-------- EXERCISE DATA
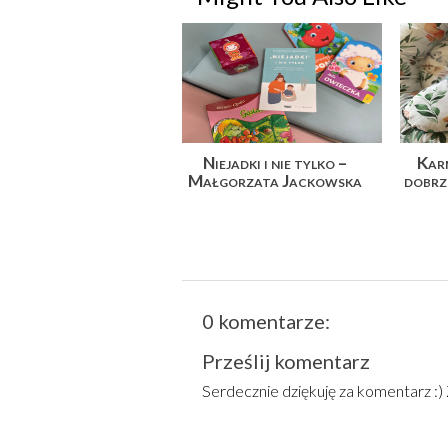
Niejadki i nie tylko –
Karm
Małgorzata Jackowska
dobrz
0 komentarze:
Prześlij komentarz
Serdecznie dziękuję za komentarz :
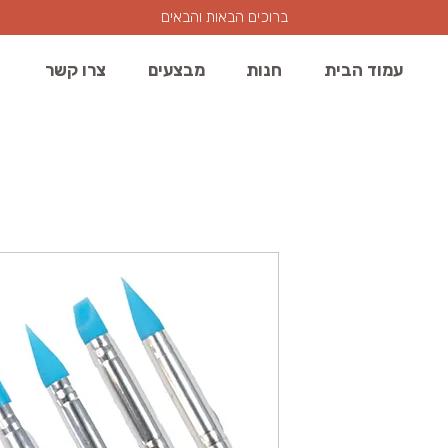
ברוכים הבאות והבאים
עמוד הבית
חנות
מבצעים
צרו קשר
----------------
EXERCISE AIM
Repeat the records above exactly, leaving out any pictures they contain.

REPLY TO THE EXERCISE
Niejadki i nie tylko –
Karm
Małgorzata Jackowska
dobrz
0 komentarze:
Prześlij komentarz
Serdecznie dziękuję za komentarz :
ברוכים הבאות והבאים
עמוד הבית
חנות
מבצעים
צרו קשר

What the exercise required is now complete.